Alors que la polémique fait rage dans le pays, le maire de la ville, le Vert Dieter Salomon assure partager les inquiétudes des patrons des discothèques de sa municipalité. Il réclame «une ligne dure de la part de la police» et recommande la distribution de prospectus multilingues pour expliquer aux nouveaux venus le B-A-Ba d’un comportement civil. «Nous n’y arrivons pas», répète pour sa part Boris Palmer, le maire Vert de la ville voisine de Tübingen, plagiant le «nous y arriverons» d’Angela Merkel.
Le parti Vert paralysé par la situation
La question des réfugiés devient un véritable problème pour l’opposition allemande et tout particulièrement pour le parti Vert. A quelques semaines des régionales de la mi-mars, la priorité de la direction des Grünen est la réélection de Winfried Kretschmann, le seul ministre président vert d’un land allemand, le Bade-Wurtemberg. Du coup, ce parti engagé aux côtés des féministes mais aussi des réfugiés depuis la première heure, semble paralysé. Juste après les agressions, la direction des Verts avait un temps évité de mentionner la nationalité des agresseurs et certains parmi le mouvement des Jeunes Verts appelaient à la démission de Boris Palmer. Maintenant, ce sont les femmes du parti qui relèvent la tête, réclamant un débat ouvert sur l’immigration. «Nous les Verts nous devons nous attaquer sans tabous aux traditions et aux comportements sexistes, aux structures patriarcales et violentes», résume une militante, qui admet «ne plus pouvoir condamner comme elle l’aurait fait avant Cologne» la fermeture d’une piscine ou d’une discothèque aux réfugiés.

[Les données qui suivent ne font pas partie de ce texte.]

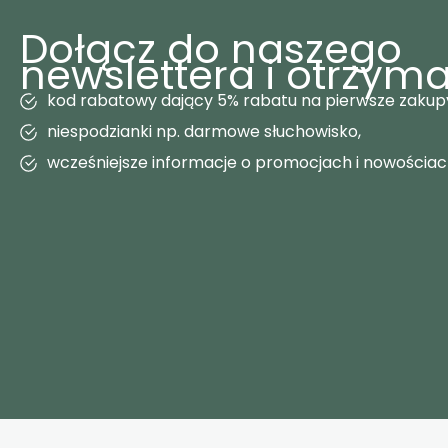
Dołącz do naszego
newslettera i otrzyma
kod rabatowy dający 5% rabatu na pierwsze zakup
niespodzianki np. darmowe słuchowisko,
wcześniejsze informacje o promocjach i nowościa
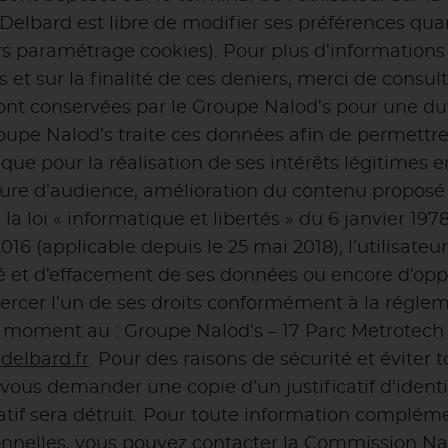
et Delbard est libre de modifier ses préférences qu
ers paramétrage cookies). Pour plus d’informations
et sur la finalité de ces deniers, merci de consul
ont conservées par le Groupe Nalod’s pour une d
upe Nalod’s traite ces données afin de permettre 
i que pour la réalisation de ses intérêts légitime
ure d’audience, amélioration du contenu proposé e
la loi « informatique et libertés » du 6 janvier 1
6 (applicable depuis le 25 mai 2018), l’utilisateur
ité et d’effacement de ses données ou encore d’opp
 exercer l’un de ses droits conformément à la régl
ut moment au : Groupe Nalod’s – 17 Parc Metrotec
elbard.fr
. Pour des raisons de sécurité et éviter
vous demander une copie d’un justificatif d’identit
ificatif sera détruit. Pour toute information compl
nnelles, vous pouvez contacter la Commission Nat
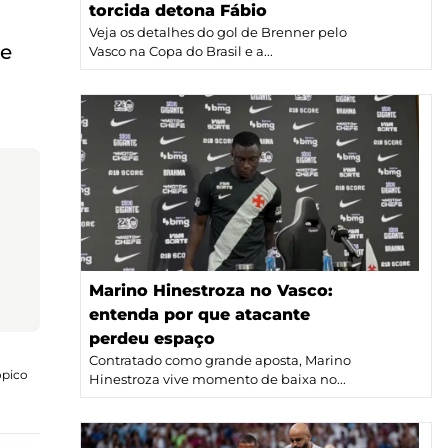
torcida detona Fábio
Veja os detalhes do gol de Brenner pelo
 e
Vasco na Copa do Brasil e a...
Marino Hinestroza no Vasco:
entenda por que atacante
perdeu espaço
Contratado como grande aposta, Marino
ópico
Hinestroza vive momento de baixa no...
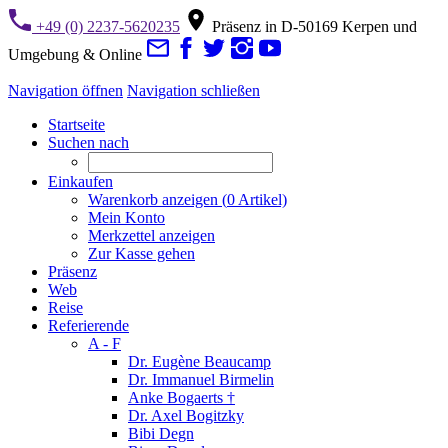
+49 (0) 2237-5620235
Präsenz in D-50169 Kerpen und
Umgebung & Online
Navigation öffnen
Navigation schließen
Startseite
Suchen nach
Einkaufen
Warenkorb anzeigen (
0
Artikel)
Mein Konto
Merkzettel anzeigen
Zur Kasse gehen
Präsenz
Web
Reise
Referierende
A - F
Dr. Eugène Beaucamp
Dr. Immanuel Birmelin
Anke Bogaerts †
Dr. Axel Bogitzky
Bibi Degn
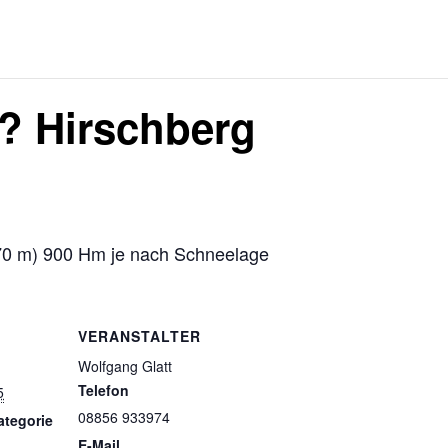
t? Hirschberg
670 m) 900 Hm je nach Schneelage
VERANSTALTER
Wolfgang Glatt
Telefon
5
08856 933974
ategorie
E-Mail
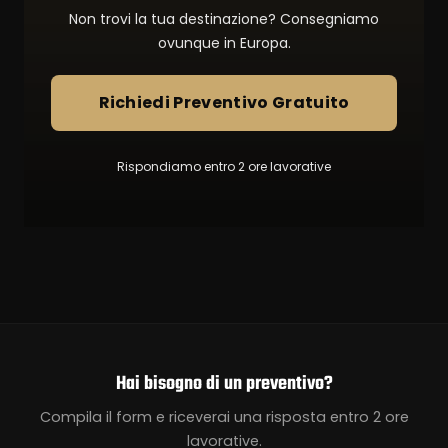
Non trovi la tua destinazione? Consegniamo
ovunque in Europa.
Richiedi Preventivo Gratuito
Rispondiamo entro 2 ore lavorative
Hai bisogno di un preventivo?
Compila il form e riceverai una risposta entro 2 ore
lavorative.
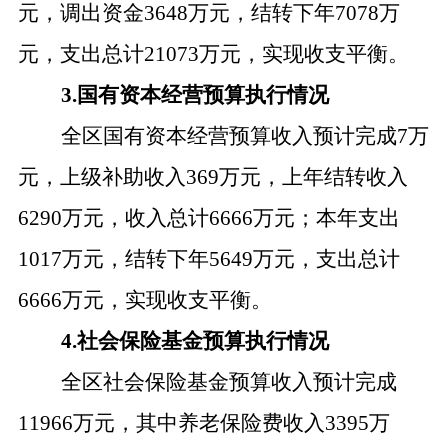
元，调出资金3648万元，
结转下年
7078
万
元，支出总计
210
73
万元，实现收支平衡。
3.国有资本经营预算执行情况
全区国有资本经营预算
收入预计完成
7万
元，
上级补助收入
369万元，上年结转收入
6290万元，收入总计6666万元；本年支出
1017万元，结转下年5649万元，支出总计
6666万元，实现收支平衡。
4.社会保险基金预算执行情况
全区社会保险基金预算收入预计完成
11966万元，其中养老保险费收入3395万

Comme cette militante, la direction est prise au dépourvu: avant les événements de Cologne, les Grünen pouvaient attaquer Julia Klöckner, tête de liste de l’Union chrétienne démocrate (CDU) en vue des élections de Rhénanie-Palatinat, pour avoir réclamé une loi «obligeant les réfugiés à traiter femmes et jeunes filles avec respect». Ni les Verts ni le parti de la gauche radicale Die Linke ne tentent plus vraiment de contrer la CDU sur ce terrain, alors que l’AfD est crédité de 13% d’intentions de vote aux régionales du 13 mars. Un tel score compromettrait la reconduction de la coalition SPD-Verts de Winfried Kretschmann à Stuttgart, et de la participation des Grünen au gouvernement régional de Rhénanie-Palatinat.